USING YOUR NOGGIN' TO
GET NEW CUSTOMER LEADS
By Lissa Wyman
There are several ways to get leads on new customers. For most of my business career, vendors seem to have preferred using the ol' spaghetti on the wall technique. You get a bunch of go-getter reps (hungry commission-only types preferred) and tell them to get in their cars and start ringing retailer doorbells. Then you sit back and wait for the orders to pour in.
After all, back in the good ol' days, the country was filled with thousands and thousands of independent floor covering stores, rug stores and furniture stores. (At one time, it was estimated that there were over 50,000 independent floor covering stores).

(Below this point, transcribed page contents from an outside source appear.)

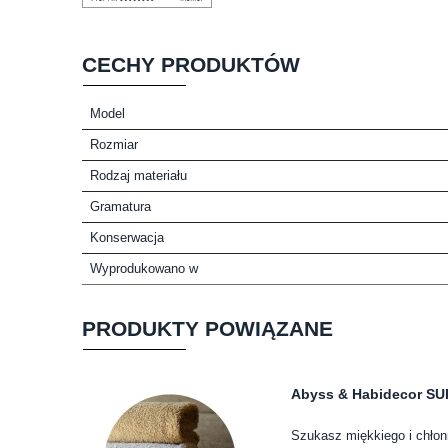
CECHY PRODUKTÓW
Model
Rozmiar
Rodzaj materiału
Gramatura
Konserwacja
Wyprodukowano w
PRODUKTY POWIĄZANE
Abyss & Habidecor SUP
Szukasz miękkiego i chłon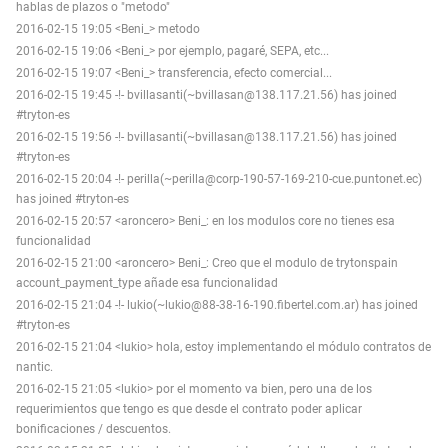
hablas de plazos o "metodo"
2016-02-15 19:05 <Beni_> metodo
2016-02-15 19:06 <Beni_> por ejemplo, pagaré, SEPA, etc...
2016-02-15 19:07 <Beni_> transferencia, efecto comercial...
2016-02-15 19:45 -!- bvillasanti(~bvillasan@138.117.21.56) has joined
#tryton-es
2016-02-15 19:56 -!- bvillasanti(~bvillasan@138.117.21.56) has joined
#tryton-es
2016-02-15 20:04 -!- perilla(~perilla@corp-190-57-169-210-cue.puntonet.ec)
has joined #tryton-es
2016-02-15 20:57 <aroncero> Beni_: en los modulos core no tienes esa
funcionalidad
2016-02-15 21:00 <aroncero> Beni_: Creo que el modulo de trytonspain
account_payment_type añade esa funcionalidad
2016-02-15 21:04 -!- lukio(~lukio@88-38-16-190.fibertel.com.ar) has joined
#tryton-es
2016-02-15 21:04 <lukio> hola, estoy implementando el módulo contratos de
nantic.
2016-02-15 21:05 <lukio> por el momento va bien, pero una de los
requerimientos que tengo es que desde el contrato poder aplicar
bonificaciones / descuentos.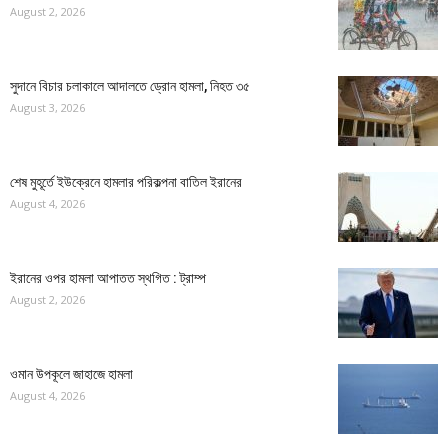
August 2, 2026
সুদানে বিচার চলাকালে আদালতে ড্রোন হামলা, নিহত ৩৫
August 3, 2026
শেষ মুহূর্তে ইউক্রেনে হামলার পরিকল্পনা বাতিল ইরানের
August 4, 2026
ইরানের ওপর হামলা আপাতত স্থগিত : ট্রাম্প
August 2, 2026
ওমান উপকূলে জাহাজে হামলা
August 4, 2026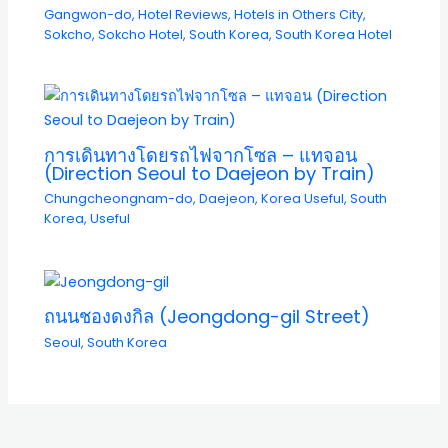
Gangwon-do
,
Hotel Reviews
,
Hotels in Others City
,
Sokcho
,
Sokcho Hotel
,
South Korea
,
South Korea Hotel
การเดินทางโดยรถไฟจากโซล – แทจอน
(Direction Seoul to Daejeon by Train)
Chungcheongnam-do
,
Daejeon
,
Korea Useful
,
South
Korea
,
Useful
ถนนชองดงกิล (Jeongdong-gil Street)
Seoul
,
South Korea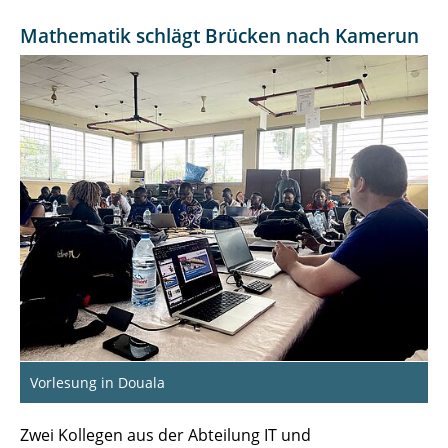
Mathematik schlägt Brücken nach Kamerun
Vorlesung in Douala
Zwei Kollegen aus der Abteilung IT und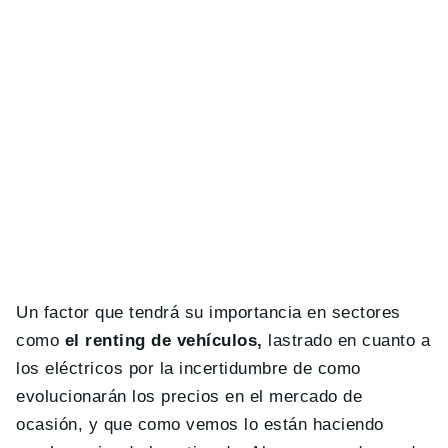
Un factor que tendrá su importancia en sectores
como
el renting de vehículos,
lastrado en cuanto a
los eléctricos por la incertidumbre de como
evolucionarán los precios en el mercado de
ocasión, y que como vemos lo están haciendo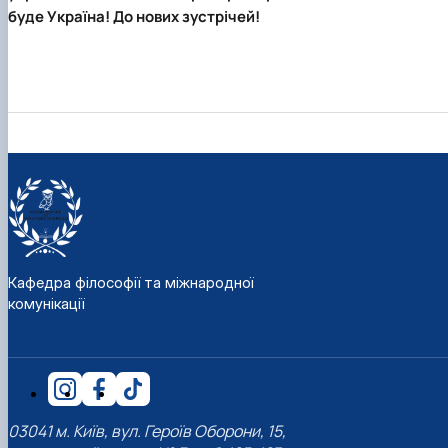
буде Україна! До нових зустрічей!
Кафедра філософії та міжнародної
комунікації
03041 м. Київ, вул. Героїв Оборони, 15,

Back in those halcyon days, sending a salesman out on the road and hoping for the best was a pretty good sales management technique. Sales agents who were eager, young, ambitious and energetic could make a very good living.
But that tried-and-true way of opening new business doesn't work anymore. First of all, the numbers of independent stores are dwindling rapidly.
Consumers no longer buy their flooring and furniture at a trusted neighborhood store. More frequently, they go to stores that are part of big buying syndicates, mass merchants, or large regional furniture chains.
Hoover's, a research division of Dun & Bradstreet, reports that the US home furnishings store industry includes about 20,000 stores with combined annual revenues of about $25 billion. The 50 largest companies (i.e., national chains) account for about 70% of the revenues.
It was more difficult to find anything that looked like valid research on the floor covering store sector. I finally found a company that wanted to sell me a mailing list of 28,000 carpet and rug stores.
The independent rep has a dwindling number of potential independent store customers. Existing customers are putting the price squeeze on all their vendors to get the low-low price in order to compete with the big chains. Independent stores are not too interested in adding new vendors, they'd rather be important to a few vendors. The price squeeze is also putting a profit squeeze on vendors and a commission squeeze on the independent sales rep.
The current situation is the classic dilemma of being between a rock and a hard place, for sure.
But there is still business to be done.
I think it's extremely important to develop new sales techniques in a changing market. I think both sales managers and field sales reps must learn to be more systematic and scientific. You can't just jump in your car and drive around looking for likely stores anymore. (Especially with the price of gas today!)
Vendors and field salesmen have to hone their research tools to pinpoint new customers and understand their needs.
One of the best research tools the industry has is within easy reach of everyone. It's the list of top stores compiled by the large business publications such as Furniture Today and Floor Covering Weekly.
Furniture Today published its Top 100 list of Furniture Stores on May 23, 2011. I wasn't able to access the list on the internet, but it's definitely worth the price of a subscription to get the list, which has a great deal of information on each company. The top ranked store, Ashley Furniture Home Stores, had 2010 sales of $2.4 billion, the 100th ranked store, Gardiners Furniture, had 2010 sales of $38.4 million. In a few week, FT will follow up with a list of "beyond the Top 100" stores which didn't make the cut this year. Furniture Today has a large research staff and they manage to cram in a huge amount of information in a single paragraph on each store.
Floor Covering Weekly has a list of the top 50 Floor Covering retailers right on their website. (Access the list by clicking here). You don't event have to have a subscription. Floor Covering Weekly's list is topped by Lumber Liquidators, Toano, VA at $620.3 million with Costen Floors of Richmond, VA in 50th place with $13.5 million. The FCW compilation does not have the rich detail of the Furniture Today list, but it does provide a valuable jumping off place for people who want to research the individual companies.
I don't normally like to send my readers into the arms of other publications, but we have a close working relationship with both Furniture Today and Floor Covering Weekly. (I write a monthly column for Furniture Today and I am a sometime contributor to FCW)
One of our readers recently told me about how he even uses Rugnews.com to research the market. "I study the market people pictures and then I Google every store that's mentioned that we don't sell," he said. "I already know that the buyers want rugs because they are visiting a rug showroom at a major market event."
I was very pleased to hear that Rugnews.com can help sell more rugs. I would like to hear more from you about how both vendors and field sales people are developing skills that will help them get new business.